Work required: Every line of the entries with the word "Inventories" in it should be shown.

START Data

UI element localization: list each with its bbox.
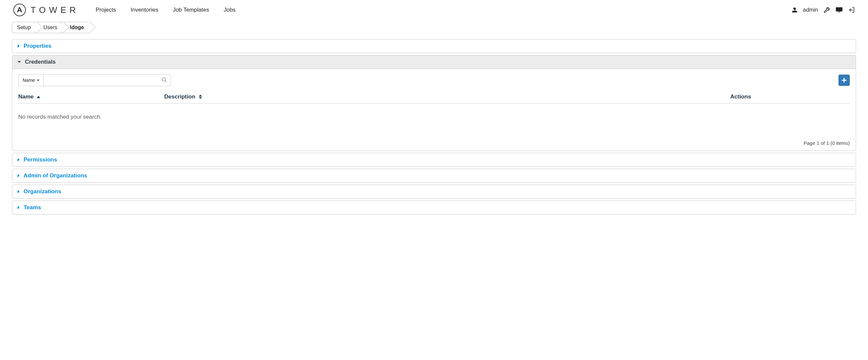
monitor-icon[interactable] [835,7,843,13]
content: Setup Users ldoge Properties Credentials… [0,22,868,226]
filter-field-label: Name [23,77,35,83]
credentials-empty-message: No records matched your search. [18,104,850,140]
column-name[interactable]: Name [18,94,164,100]
search-wrap [43,74,171,86]
user-icon[interactable] [792,7,798,13]
chevron-right-icon [18,44,20,48]
add-credential-button[interactable] [838,74,850,86]
chevron-right-icon [18,206,20,209]
credentials-toolbar: Name [18,74,850,86]
column-description[interactable]: Description [164,94,730,100]
panel-permissions: Permissions [12,153,856,167]
search-input[interactable] [44,74,170,86]
panel-teams-title: Teams [24,204,41,211]
panel-organizations-title: Organizations [24,188,61,195]
main-nav: Projects Inventories Job Templates Jobs [96,7,236,13]
user-name[interactable]: admin [803,7,818,13]
panel-permissions-title: Permissions [24,157,57,163]
chevron-down-icon [18,61,21,63]
breadcrumb: Setup Users ldoge [12,22,856,33]
svg-rect-0 [836,7,842,11]
filter-field-select[interactable]: Name [18,74,43,86]
settings-icon[interactable] [824,7,830,13]
credentials-pager: Page 1 of 1 (0 items) [18,140,850,146]
breadcrumb-setup[interactable]: Setup [12,22,37,33]
brand-logo[interactable]: A TOWER [13,4,79,16]
svg-line-3 [165,80,167,82]
chevron-right-icon [18,190,20,193]
panel-teams: Teams [12,201,856,215]
panel-admin-orgs-title: Admin of Organizations [24,172,87,179]
chevron-right-icon [18,174,20,177]
nav-inventories[interactable]: Inventories [131,7,158,13]
panel-credentials: Credentials Name [12,55,856,151]
panel-properties-header[interactable]: Properties [12,39,856,53]
caret-down-icon [37,79,39,81]
panel-properties-title: Properties [24,43,52,50]
search-icon[interactable] [161,77,167,84]
topbar: A TOWER Projects Inventories Job Templat… [0,0,868,20]
sort-asc-icon [37,96,40,98]
panel-permissions-header[interactable]: Permissions [12,153,856,166]
credentials-table-header: Name Description Actions [18,94,850,104]
chevron-right-icon [18,158,20,161]
panel-credentials-body: Name Name [12,69,856,151]
panel-credentials-header[interactable]: Credentials [12,55,856,69]
svg-rect-1 [838,11,840,12]
sort-icon [199,95,202,99]
panel-organizations: Organizations [12,185,856,199]
brand-logo-text: TOWER [31,5,79,15]
panel-credentials-title: Credentials [25,59,56,65]
svg-rect-5 [842,80,846,81]
svg-point-2 [162,77,166,81]
panel-organizations-header[interactable]: Organizations [12,185,856,198]
column-actions: Actions [730,94,850,100]
panel-teams-header[interactable]: Teams [12,201,856,214]
nav-projects[interactable]: Projects [96,7,116,13]
logout-icon[interactable] [848,7,855,13]
brand-logo-mark: A [13,4,26,16]
nav-jobs[interactable]: Jobs [224,7,236,13]
panel-admin-orgs-header[interactable]: Admin of Organizations [12,169,856,182]
user-area: admin [792,7,855,13]
nav-job-templates[interactable]: Job Templates [173,7,209,13]
panel-admin-orgs: Admin of Organizations [12,169,856,183]
panel-properties: Properties [12,39,856,53]
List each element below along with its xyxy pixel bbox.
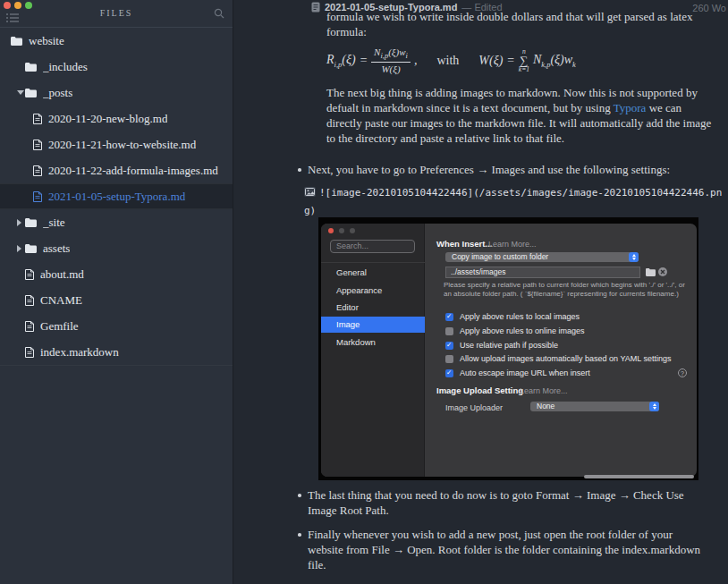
formula-term-w-sub: k	[572, 59, 576, 68]
help-question-icon: ?	[678, 368, 687, 377]
tree-item-label: assets	[43, 241, 70, 256]
file-icon	[25, 269, 34, 280]
code-text: ![image-20210105104422446](/assets/image…	[304, 187, 722, 216]
tree-file-index-markdown[interactable]: index.markdown	[0, 339, 233, 365]
formula-term-w: w	[564, 53, 572, 66]
preferences-traffic-lights	[328, 228, 355, 233]
insert-action-value: Copy image to custom folder	[452, 252, 548, 261]
editor-pane: 2021-01-05-setup-Typora.md — Edited 260 …	[233, 0, 728, 584]
latex-formula[interactable]: Ri,p(ξ) = Ni,p(ξ)wi W(ξ) , with W(ξ) = n…	[326, 47, 576, 74]
checkbox-label: Apply above rules to local images	[460, 312, 580, 321]
typora-app-window: FILES website _in	[0, 0, 728, 584]
sidebar-header: FILES	[0, 0, 233, 28]
search-icon[interactable]	[214, 8, 224, 19]
tree-file-about[interactable]: about.md	[0, 261, 233, 287]
checkbox-checked-icon	[445, 313, 453, 321]
frac-num-arg: (ξ)	[388, 47, 399, 57]
preferences-search-input: Search...	[330, 240, 415, 253]
checkbox-label: Apply above rules to online images	[460, 326, 585, 335]
checkbox-local-images: Apply above rules to local images	[445, 312, 580, 321]
prefs-tab-general: General	[321, 265, 425, 281]
file-tree: website _includes _posts	[0, 28, 233, 366]
formula-R-arg: (ξ)	[342, 53, 355, 66]
stepper-icon	[649, 402, 659, 411]
formula-fraction: Ni,p(ξ)wi W(ξ)	[371, 47, 411, 74]
tree-folder-includes[interactable]: _includes	[0, 54, 233, 80]
frac-den-W: W	[381, 63, 389, 74]
checkbox-relative-path: Use relative path if possible	[445, 341, 558, 350]
tree-folder-assets[interactable]: assets	[0, 235, 233, 261]
inline-image-icon	[304, 187, 316, 197]
close-icon	[328, 228, 334, 233]
insert-action-select: Copy image to custom folder	[445, 252, 639, 262]
choose-folder-icon	[646, 268, 656, 276]
formula-with: with	[436, 54, 459, 68]
bullet-icon	[298, 533, 301, 537]
tree-folder-website[interactable]: website	[0, 28, 233, 54]
checkbox-label: Allow upload images automatically based …	[460, 354, 671, 363]
folder-icon	[25, 89, 37, 97]
tree-item-label: _includes	[43, 60, 88, 74]
folder-icon	[25, 218, 37, 227]
tree-file-2020-11-20[interactable]: 2020-11-20-new-blog.md	[0, 106, 233, 131]
tree-item-label: Gemfile	[40, 319, 79, 334]
tree-file-2020-11-22[interactable]: 2020-11-22-add-formula-images.md	[0, 157, 233, 183]
folder-icon	[25, 244, 37, 253]
frac-num-w: w	[399, 47, 405, 57]
tree-item-label: 2020-11-20-new-blog.md	[48, 112, 167, 126]
tree-file-cname[interactable]: CNAME	[0, 287, 233, 313]
frac-num-w-sub: i	[406, 51, 408, 60]
checkbox-unchecked-icon	[445, 327, 453, 335]
tree-item-label: 2020-11-21-how-to-website.md	[48, 138, 196, 152]
frac-den-arg: (ξ)	[390, 63, 401, 74]
tree-item-label: index.markdown	[40, 345, 119, 360]
paragraph-images-intro[interactable]: The next big thing is adding images to m…	[326, 85, 716, 146]
minimize-icon	[339, 228, 344, 233]
typora-link[interactable]: Typora	[614, 101, 647, 114]
sidebar-title: FILES	[0, 8, 233, 18]
tree-item-label: 2021-01-05-setup-Typora.md	[48, 190, 185, 204]
list-item-preferences[interactable]: Next, you have to go to Preferences → Im…	[308, 162, 701, 177]
frac-num-N-sub: i,p	[380, 51, 388, 60]
file-sidebar: FILES website _in	[0, 0, 233, 584]
disclosure-right-icon[interactable]	[17, 219, 25, 226]
list-item-text: The last thing that you need to do now i…	[308, 488, 684, 517]
formula-comma: ,	[414, 54, 418, 68]
tree-file-2021-01-05-selected[interactable]: 2021-01-05-setup-Typora.md	[0, 183, 233, 209]
tree-folder-site[interactable]: _site	[0, 209, 233, 235]
file-icon	[25, 295, 34, 306]
path-help-text: Please specify a relative path to curren…	[444, 281, 689, 298]
when-insert-heading: When Insert...	[436, 239, 492, 249]
formula-equals: =	[360, 54, 368, 68]
image-markdown-code[interactable]: ![image-20210105104422446](/assets/image…	[304, 184, 728, 220]
checkbox-unchecked-icon	[445, 355, 453, 363]
folder-icon	[11, 37, 22, 46]
clear-path-icon	[658, 267, 667, 276]
formula-W: W	[478, 54, 489, 67]
formula-W-arg: (ξ)	[489, 54, 503, 67]
disclosure-down-icon[interactable]	[17, 90, 25, 95]
tree-folder-posts[interactable]: _posts	[0, 80, 233, 106]
bullet-icon	[298, 494, 301, 497]
list-item-format-image[interactable]: The last thing that you need to do now i…	[308, 487, 701, 518]
formula-R-sub: i,p	[334, 59, 343, 68]
formula-term-N: N	[533, 53, 541, 66]
image-upload-heading: Image Upload Setting	[436, 385, 523, 395]
embedded-preferences-screenshot[interactable]: Search... General Appearance Editor Imag…	[318, 217, 698, 480]
list-item-open-root[interactable]: Finally whenever you wish to add a new p…	[308, 527, 706, 572]
embedded-scrollbar	[584, 475, 694, 478]
prefs-tab-image-selected: Image	[321, 317, 425, 333]
formula-equals2: =	[506, 54, 514, 68]
disclosure-right-icon[interactable]	[17, 245, 25, 252]
folder-icon	[25, 63, 37, 72]
checkbox-yaml-upload: Allow upload images automatically based …	[445, 354, 671, 363]
zoom-icon	[350, 228, 355, 233]
formula-sum: n ∑ k=1	[519, 48, 529, 73]
tree-item-label: about.md	[40, 267, 84, 282]
tree-file-2020-11-21[interactable]: 2020-11-21-how-to-website.md	[0, 131, 233, 157]
preferences-sidebar: Search... General Appearance Editor Imag…	[321, 224, 425, 477]
prefs-tab-editor: Editor	[321, 300, 425, 316]
learn-more-link: Learn More...	[520, 386, 568, 395]
paragraph-formula-intro[interactable]: formula we wish to write inside double d…	[326, 9, 716, 39]
tree-file-gemfile[interactable]: Gemfile	[0, 313, 233, 339]
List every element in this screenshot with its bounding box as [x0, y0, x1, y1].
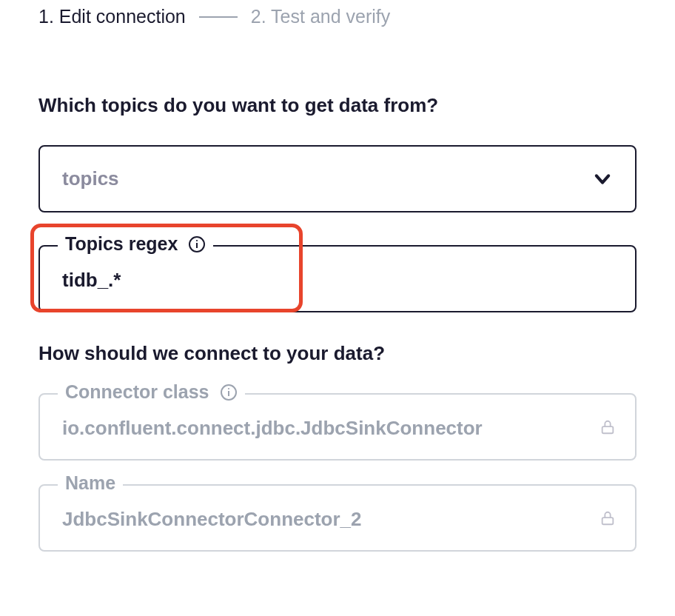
connector-class-label-text: Connector class	[65, 381, 209, 403]
step-test-verify[interactable]: 2. Test and verify	[251, 6, 391, 27]
topics-section-heading: Which topics do you want to get data fro…	[38, 94, 637, 117]
topics-dropdown[interactable]: topics	[38, 145, 637, 212]
topics-dropdown-placeholder: topics	[62, 167, 119, 190]
svg-rect-6	[602, 426, 614, 433]
info-icon[interactable]	[188, 235, 206, 253]
step-divider	[199, 16, 238, 18]
topics-regex-label-text: Topics regex	[65, 233, 178, 255]
connector-class-input	[38, 393, 637, 461]
svg-point-5	[227, 387, 229, 389]
name-input	[38, 484, 637, 552]
connector-class-label: Connector class	[58, 381, 245, 403]
chevron-down-icon	[592, 169, 613, 190]
lock-icon	[600, 510, 616, 526]
name-label-text: Name	[65, 472, 115, 494]
svg-rect-7	[602, 518, 614, 524]
topics-regex-input[interactable]	[38, 245, 637, 312]
lock-icon	[600, 419, 616, 435]
topics-regex-field: Topics regex	[38, 245, 637, 312]
info-icon[interactable]	[220, 384, 238, 401]
step-edit-connection[interactable]: 1. Edit connection	[38, 6, 186, 27]
svg-point-2	[196, 239, 198, 241]
stepper: 1. Edit connection 2. Test and verify	[38, 6, 637, 27]
name-label: Name	[58, 472, 123, 494]
connect-section-heading: How should we connect to your data?	[38, 342, 637, 365]
connector-class-field: Connector class	[38, 393, 637, 461]
topics-regex-label: Topics regex	[58, 233, 213, 255]
name-field: Name	[38, 484, 637, 552]
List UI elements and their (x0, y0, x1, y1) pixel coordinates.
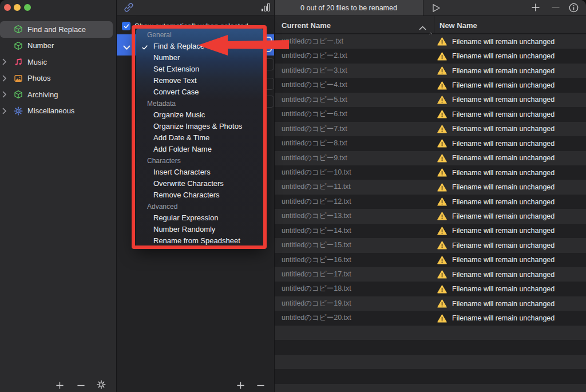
file-table-row[interactable]: untitledのコピー8.txt Filename will remain u… (275, 136, 586, 151)
sidebar-item-label: Archiving (27, 90, 58, 99)
zoom-button[interactable] (24, 4, 31, 11)
gear-icon (14, 106, 23, 116)
file-table-header: Current Name New Name (275, 15, 586, 34)
file-table-row[interactable]: untitledのコピー19.txt Filename will remain … (275, 296, 586, 311)
warning-text: Filename will remain unchanged (452, 300, 555, 308)
chevron-down-icon[interactable] (123, 42, 130, 47)
warning-icon (437, 285, 447, 294)
file-table-row[interactable]: untitledのコピー5.txt Filename will remain u… (275, 93, 586, 107)
chevron-right-icon[interactable] (2, 75, 9, 82)
warning-icon (437, 314, 447, 323)
file-table-row[interactable]: untitledのコピー.txt Filename will remain un… (275, 34, 586, 49)
remove-files-button[interactable] (551, 3, 560, 12)
current-name-cell: untitledのコピー6.txt (282, 107, 347, 121)
remove-preset-button[interactable] (76, 380, 86, 390)
sidebar-item[interactable]: Number (0, 38, 113, 54)
cube-icon (14, 25, 23, 34)
warning-icon (437, 197, 447, 206)
cube-icon (14, 41, 23, 50)
minimize-button[interactable] (14, 4, 21, 11)
column-divider[interactable] (434, 16, 434, 34)
current-name-cell: untitledのコピー10.txt (282, 165, 351, 180)
chevron-right-icon[interactable] (2, 58, 9, 65)
new-name-cell: Filename will remain unchanged (437, 267, 555, 282)
statistics-chart-icon[interactable] (261, 3, 270, 12)
current-name-cell: untitledのコピー13.txt (282, 209, 351, 223)
sidebar: Find and Replace Number Music Photos Arc… (0, 0, 116, 392)
preset-list: Find and Replace Number Music Photos Arc… (0, 21, 116, 119)
new-name-cell: Filename will remain unchanged (437, 282, 555, 296)
sidebar-item[interactable]: Music (0, 54, 113, 70)
file-table-row[interactable]: untitledのコピー20.txt Filename will remain … (275, 311, 586, 325)
current-name-cell: untitledのコピー20.txt (282, 311, 351, 325)
file-table-row[interactable]: untitledのコピー11.txt Filename will remain … (275, 180, 586, 194)
annotation-highlight-rectangle (132, 25, 267, 249)
warning-text: Filename will remain unchanged (452, 271, 555, 279)
renamer-app-window: Find and Replace Number Music Photos Arc… (0, 0, 586, 392)
column-header-new-name[interactable]: New Name (440, 21, 477, 30)
new-name-cell: Filename will remain unchanged (437, 151, 555, 165)
file-table-row[interactable]: untitledのコピー15.txt Filename will remain … (275, 238, 586, 252)
file-table-row[interactable]: untitledのコピー16.txt Filename will remain … (275, 253, 586, 267)
chevron-right-icon[interactable] (2, 108, 9, 114)
sidebar-item[interactable]: Find and Replace (0, 21, 113, 38)
file-table-row[interactable]: untitledのコピー12.txt Filename will remain … (275, 195, 586, 209)
file-table-row[interactable]: untitledのコピー13.txt Filename will remain … (275, 209, 586, 223)
link-icon[interactable] (124, 2, 134, 13)
file-table-row[interactable]: untitledのコピー9.txt Filename will remain u… (275, 151, 586, 165)
chevron-right-icon[interactable] (2, 91, 9, 98)
info-icon[interactable] (569, 3, 579, 13)
file-table-row[interactable]: untitledのコピー2.txt Filename will remain u… (275, 49, 586, 63)
warning-text: Filename will remain unchanged (452, 52, 555, 60)
action-panel-toolbar (117, 0, 275, 15)
add-action-button[interactable] (235, 380, 246, 390)
current-name-cell: untitledのコピー7.txt (282, 122, 347, 136)
file-table-row[interactable]: untitledのコピー18.txt Filename will remain … (275, 282, 586, 296)
warning-text: Filename will remain unchanged (452, 154, 555, 162)
warning-text: Filename will remain unchanged (452, 256, 555, 264)
sort-ascending-icon[interactable] (419, 22, 426, 27)
new-name-cell: Filename will remain unchanged (437, 238, 555, 252)
sidebar-item[interactable]: Miscellaneous (0, 103, 113, 120)
new-name-cell: Filename will remain unchanged (437, 209, 555, 223)
warning-text: Filename will remain unchanged (452, 81, 555, 89)
file-table-row[interactable]: untitledのコピー14.txt Filename will remain … (275, 224, 586, 238)
current-name-cell: untitledのコピー18.txt (282, 282, 351, 296)
sidebar-item[interactable]: Photos (0, 70, 113, 87)
close-button[interactable] (4, 4, 11, 11)
column-header-current-name[interactable]: Current Name (282, 21, 331, 30)
warning-text: Filename will remain unchanged (452, 314, 555, 322)
remove-action-button[interactable] (255, 380, 266, 390)
new-name-cell: Filename will remain unchanged (437, 180, 555, 194)
file-table-row[interactable]: untitledのコピー4.txt Filename will remain u… (275, 78, 586, 92)
warning-icon (437, 139, 447, 148)
file-table-row[interactable]: untitledのコピー7.txt Filename will remain u… (275, 122, 586, 136)
sidebar-item[interactable]: Archiving (0, 86, 113, 103)
warning-icon (437, 270, 447, 279)
warning-text: Filename will remain unchanged (452, 38, 555, 46)
new-name-cell: Filename will remain unchanged (437, 34, 555, 49)
add-files-button[interactable] (531, 3, 540, 12)
settings-gear-icon[interactable] (96, 379, 106, 390)
current-name-cell: untitledのコピー8.txt (282, 136, 347, 151)
warning-icon (437, 256, 447, 264)
warning-icon (437, 37, 447, 46)
add-preset-button[interactable] (54, 380, 65, 390)
warning-text: Filename will remain unchanged (452, 212, 555, 220)
new-name-cell: Filename will remain unchanged (437, 64, 555, 78)
column-resize-handle[interactable] (427, 29, 433, 33)
file-table-row[interactable]: untitledのコピー3.txt Filename will remain u… (275, 64, 586, 78)
current-name-cell: untitledのコピー3.txt (282, 64, 347, 78)
file-table-row[interactable]: untitledのコピー10.txt Filename will remain … (275, 165, 586, 180)
file-table-row[interactable]: untitledのコピー17.txt Filename will remain … (275, 267, 586, 282)
sidebar-item-label: Miscellaneous (27, 106, 74, 115)
current-name-cell: untitledのコピー17.txt (282, 267, 351, 282)
auto-show-checkbox[interactable] (122, 22, 130, 30)
warning-icon (437, 96, 447, 104)
warning-text: Filename will remain unchanged (452, 110, 555, 118)
file-table-row[interactable]: untitledのコピー6.txt Filename will remain u… (275, 107, 586, 121)
run-rename-play-icon[interactable] (432, 3, 441, 13)
warning-text: Filename will remain unchanged (452, 96, 555, 104)
warning-text: Filename will remain unchanged (452, 67, 555, 75)
cube-icon (14, 90, 23, 99)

END Data

Answer:
main-nav: Projects Inventories Job Templates Jobs [96,7,236,13]
nav-inventories[interactable]: Inventories [131,7,158,13]
topbar: A TOWER Projects Inventories Job Templat… [0,0,868,20]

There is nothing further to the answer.